Considering that most endophytes inhabit the intercellular spaces (Bacon and Hinton, 2006), direct carbon sources for endophytes were from the apoplastic fluid and cell walls. Sugars are mainly stored intracellularly and are present in the apoplast (Scofield et al., 2007), whereas the starch is synthesized and stored in the intracellular chloroplast and amyloplast (Martin and Smith, 1995). Therefore, the close relationship between sugar level and ARA suggested that sugars present in the apoplast are more influential on the N-fixing endophytes than starch. The total sugar concentration in plant tissues may reflect the total sugar concentration in the apoplast, although it is necessary to measure sugar concentrations in the apoplastic fluid separately. In contrast, starch, which accumulates intracellularly unlike sugar, would not have a direct effect on N fixation. Furthermore, the negative correlation between ARA and starch concentration (Figures 1C,D), as well as the opposing relationship between ARA and total sugar concentration (Figures 1A,B), is due to the tradeoff between starch and sugar accumulation. Thus, rice genotypes, such as CG14 that mainly store sugars, are proposed to be advantageous for enhancing N-fixing ability; whereas rice genotypes, such as Leafstar, which have a high capacity to synthesize starch, are proposed to have low N-fixing activity. Leafstar, which accumulated more starch, also showed the same trend as in a previous study (Ookawa et al., 2010). By shading treatment, the reason for less reduction in ARA by the shading of lse1 was not so clear (Figure 3). The reduction in total NSC (glucose, sucrose, and starch) in lse1 was about half of that in Nipponbare (Figure 3). Therefore, it can be speculated that lse1 accumulated much more starch in the leaf than Nipponbare (Hirose et al., 2013), which was degraded and supplied to stems in the form of sugars or organic acids. Even if not directly, starch is the pool that supplies sugar to the endophytes.
The N concentration in stems does not have a significant impact on N fixation. From the studies, there were no clear relationships between ARA and N concentration in varietal (Figures 1E,F) and sequential growth comparisons of Nipponbare (Figure 2). The high inorganic N conditions also suppressed N-fixing activity in free-living N fixers (Reed et al., 2011; Naher et al., 2018). Therefore, in this study, high inorganic N in the intercellular spaces was absent to inhibit N fixation, although further evidence is needed to support this conclusion.
Oryza glaberrima, such as CG14, which is collected from Casamance area in Senegal (Audebert and Fofana, 2009), are cultivated under low N input conditions (Sarla and Swamy, 2005). The CG14 was revealed to have the highest potential for BNF as CG14 showed the highest ARA and total sugar concentration (Figures 1A,B). It would therefore be interesting to examine whether the observed high N-fixing activity in O. glaberrima is related to the adaptability to low N conditions.

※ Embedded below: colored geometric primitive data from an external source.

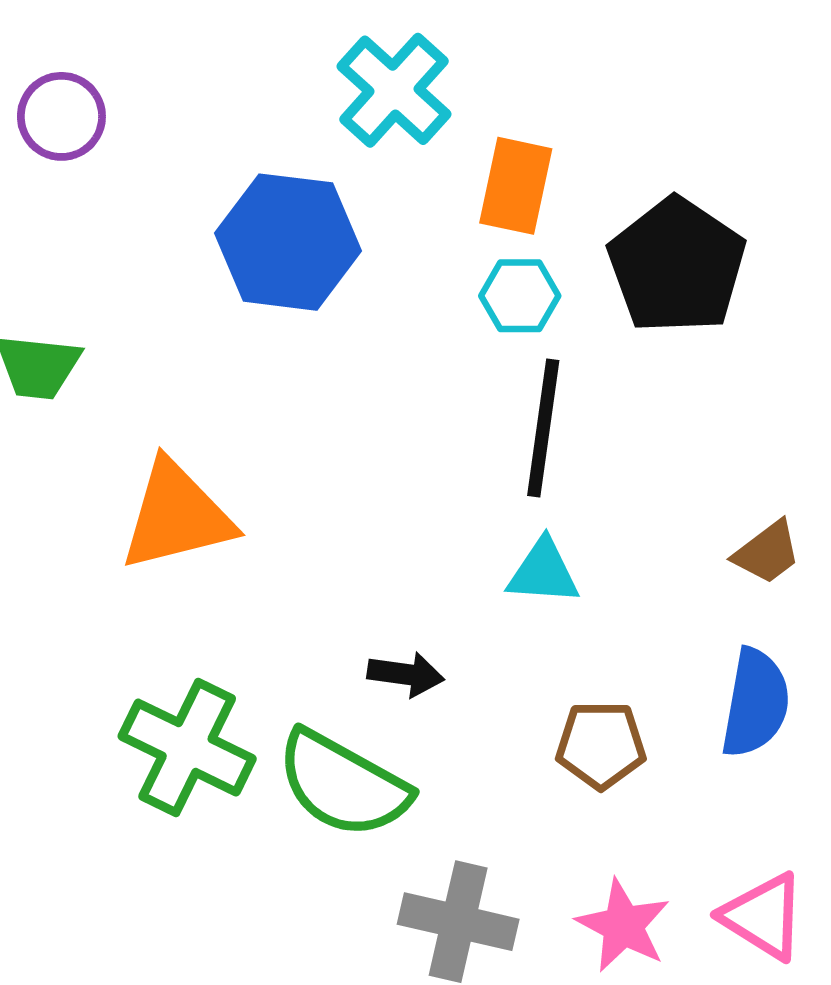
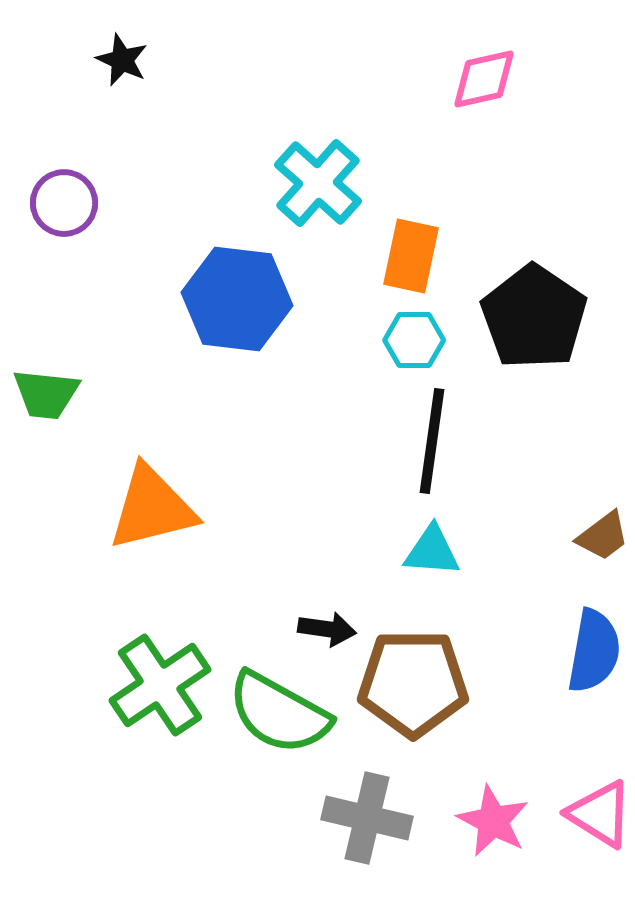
brown pentagon: (601, 745) -> (413, 683), moved, size x1.6
green cross: (187, 748) -> (160, 685), turned 30

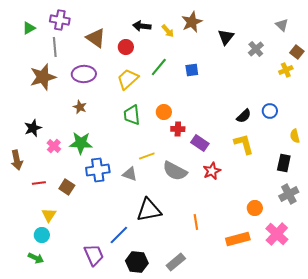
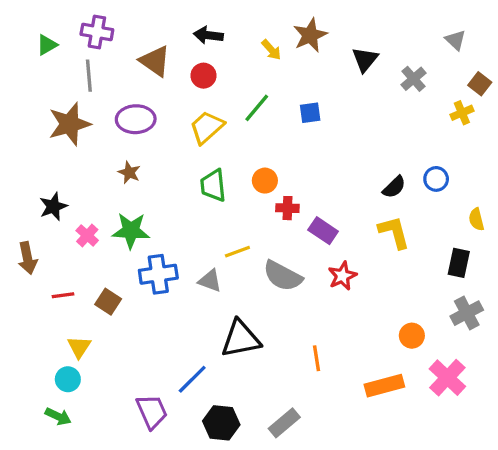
black arrow: (142, 26) -> (208, 35), moved

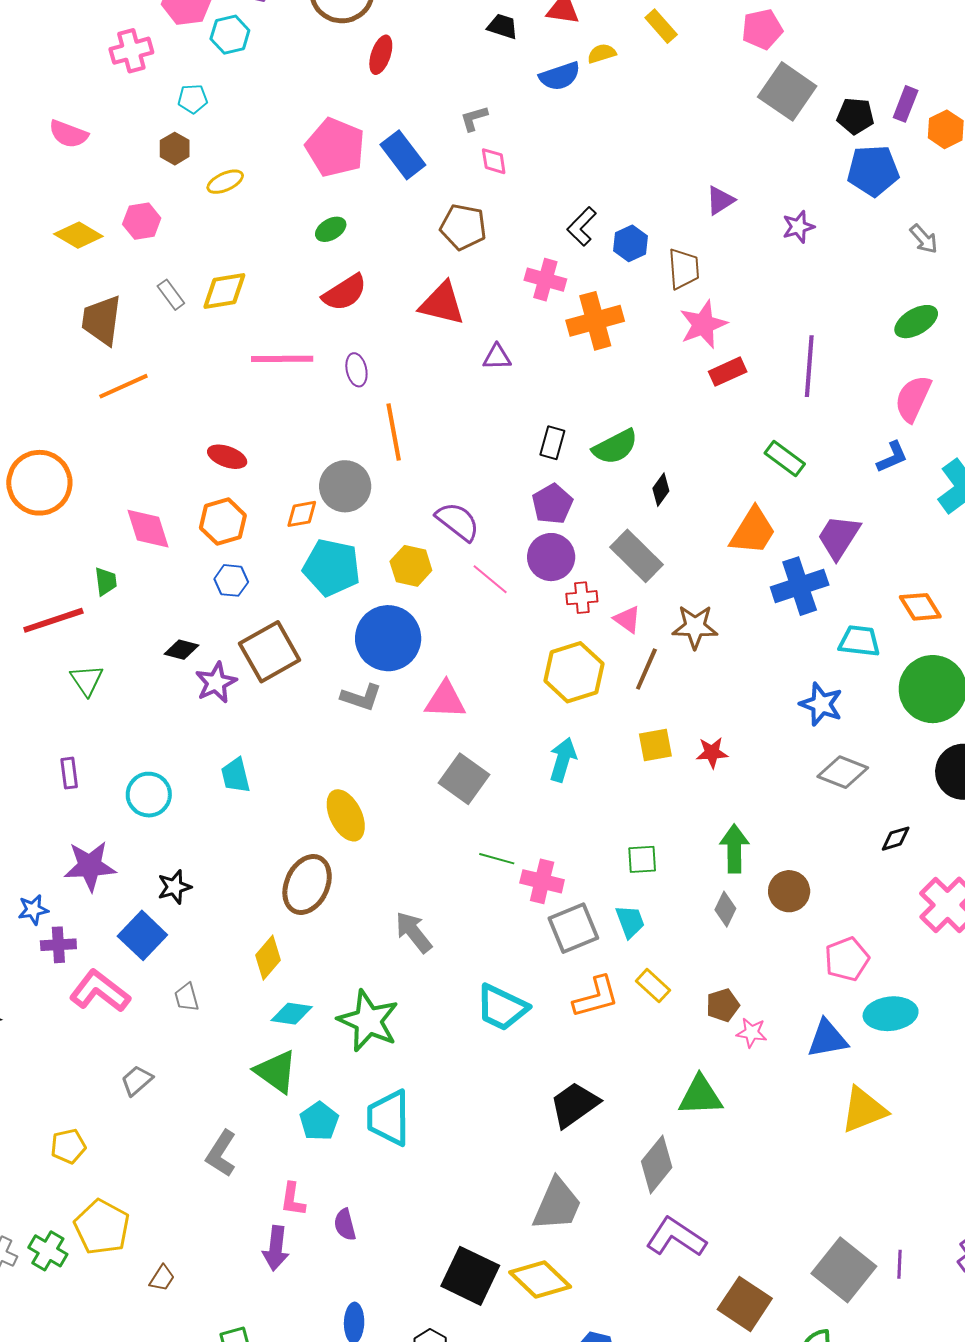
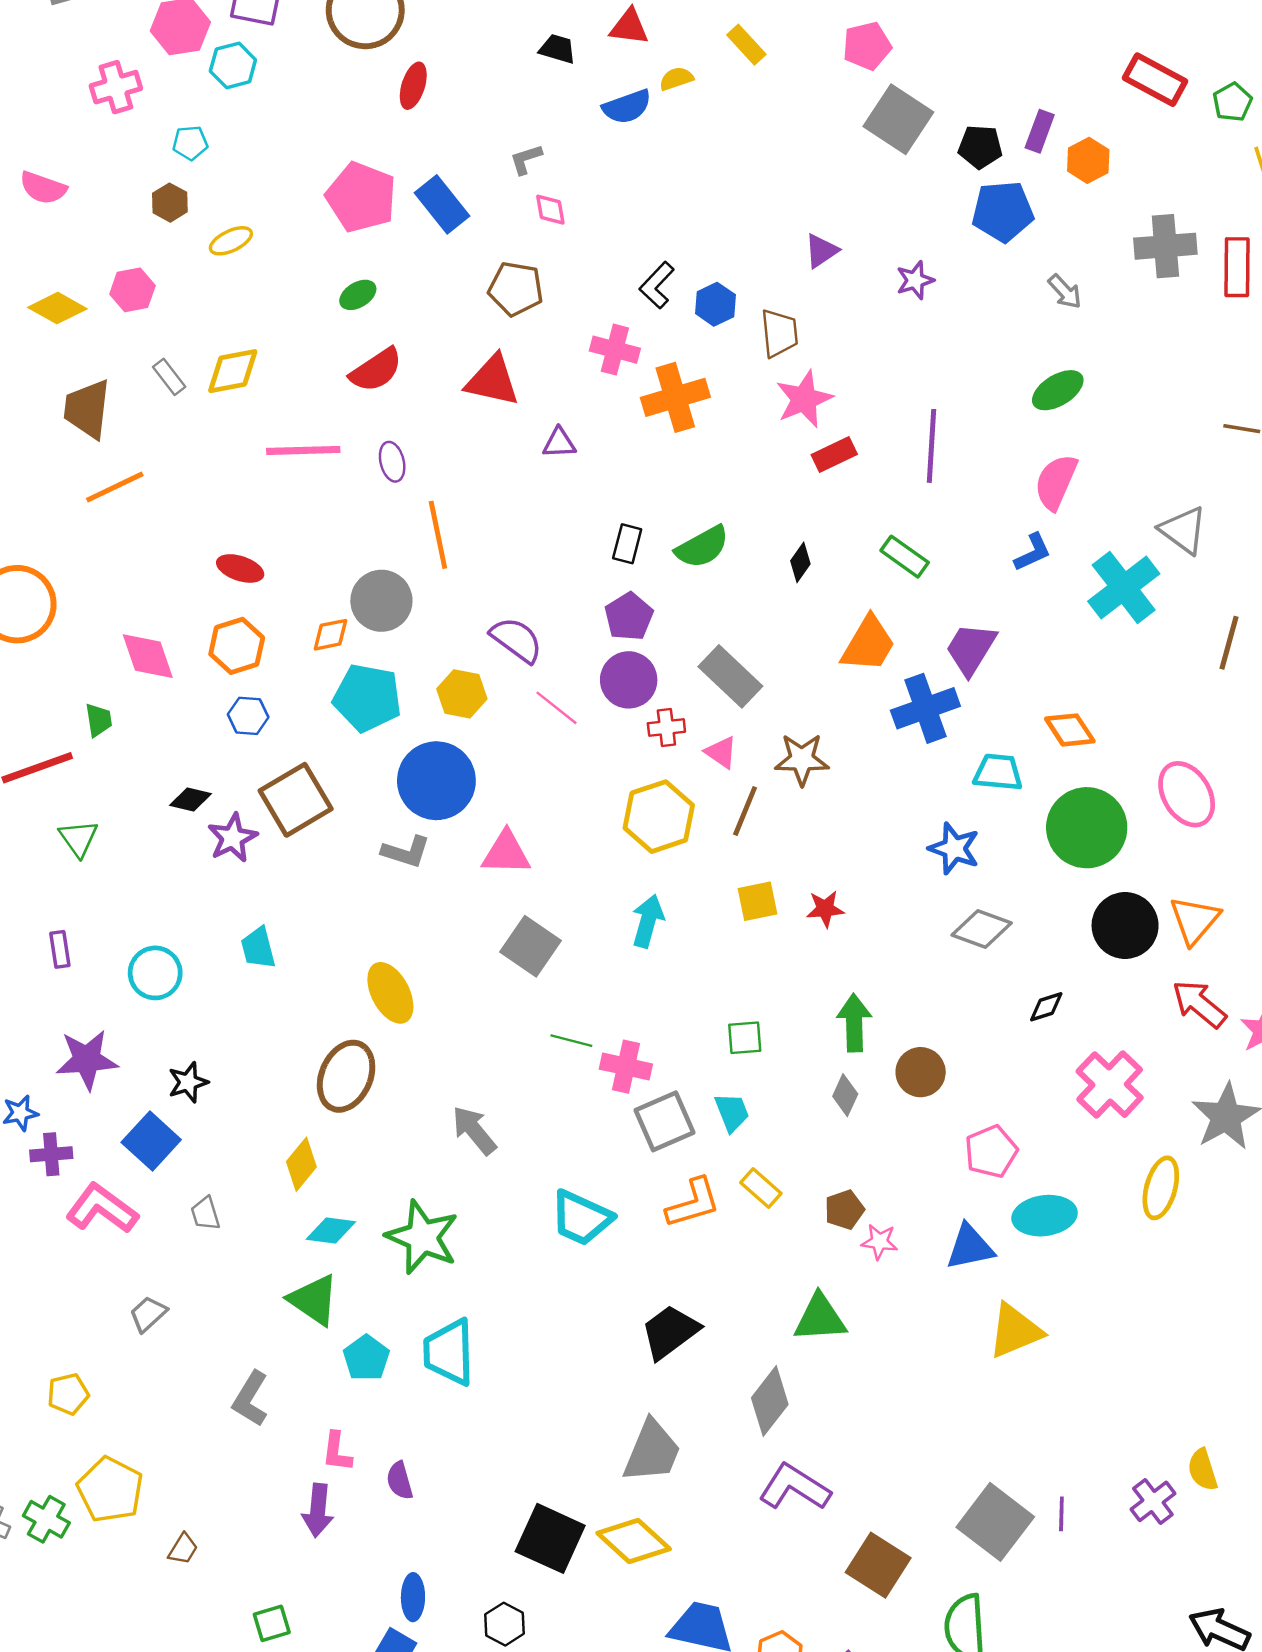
black diamond: (661, 490) -> (800, 562), moved

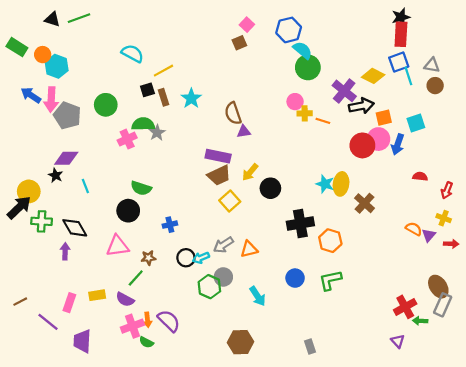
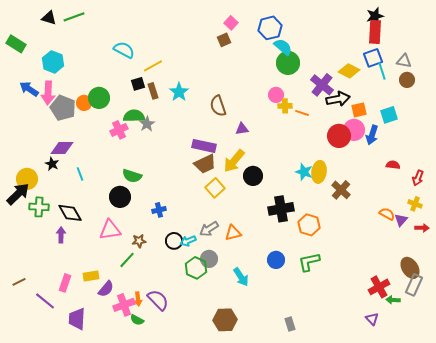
orange circle: (43, 55) -> (84, 103), moved
purple triangle: (244, 132) -> (242, 129), moved
yellow arrow: (250, 172) -> (234, 161), size x1.4
purple semicircle: (125, 299) -> (106, 289), moved, turned -78

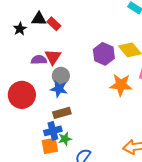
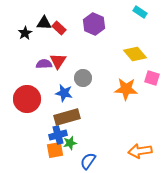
purple hexagon: (104, 54) -> (94, 24), moved
gray circle: (61, 76) -> (83, 78), moved
brown rectangle: (62, 113) -> (67, 117), size x1.4

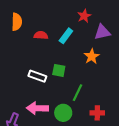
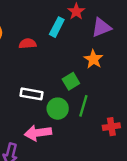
cyan rectangle: (66, 36) -> (57, 27), moved
green square: (59, 70) -> (71, 81), moved, turned -32
green circle: (63, 113) -> (58, 109), moved

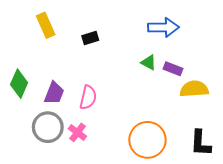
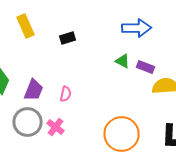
pink semicircle: (88, 97) -> (66, 94), size x0.7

Additionally, the two varieties of O. glaberrima (CG14 and WK18) accumulated significantly lower starch than the varieties of O. sativa (Table 2), which supported previous reports (Takasaki et al., 1994; Sakagami et al., 1999). Such lower starch and higher sugar concentrations in the stems of O. glaberrima are related to lower perenniality (Morishima et al., 1962) and higher stress tolerance of O. glaberrima, because O. glaberrima can grow in various harsh environments (Sarla and Swamy, 2005) where the large number of accumulated sugars is suggested to function in the stress responses. Furthermore, since this study used relatively limited varieties and genotypes, testing wider ranges of germplasms from diverse ecosystems would be useful to explore further promising rice genotypes.
Dominant N-Fixing Bacterial Flora in Different Rice Endophytes
The four rice genotypes were separated from each other by the NMDS plot. This separation was based on the 16S-OTUs and NifH-OTUs compositions (Figures 4A,B). The results indicated that the bacterial community in the stem of each rice genotype would have both commonalities and specificity.
A common finding among all genotypes was that Proteobacteria was the most abundant phylum in both 16S rRNA and NifH analysis (Figures 5, 7). This finding was in agreement with the previous 16S rRNA analysis of the bacterial community in rice shoot and root (Ikeda et al., 2014; Edwards et al., 2015; Bertani et al., 2016), as well as in other plants, such as wheat (Gdanetz and Trail, 2017), Panax notoginseng (Dong et al., 2018), the root of Trifoliumpratense (Hartman et al., 2017), and Brassica juncea (Wang et al., 2020). A proportion of Proteobacteria was also reported to be significantly greater in rice roots than in the rhizosphere or bulk soil (Edwards et al., 2015), suggesting that Proteobacteria is a universally common phylum as endophytes.
Phylogenetic analysis of NifH obtained in this study also revealed that Bradyrhizobium sp. (Alphaproteobacteria) and Paraburkholderia sp. (Betaproteobacteria), both known as rhizobia, were the most dominant NifH-OTUs (Figure 8), which are considered to contribute the most to BNF in stems. Although these rhizobia were not dominant in the 16S rRNA analysis (Figure 6), a higher relative abundance of NifH analysis proposes that these rhizobia were dominant N-fixing bacteria. This result is similar to the report of active endophytic BNF by rhizobia, including Bradyrhizobium sp. and by non-rhizobial Paraburkholderia sp. in sugarcane stems, sweet potato stems, and tubers (Terakado-Tonooka et al., 2008; Fischer et al., 2012). In CG14, Kosakonia sp. was highly detected in addition to these rhizobia, which is proposed to have contributed to the highest N-fixing activity in the rice genotype.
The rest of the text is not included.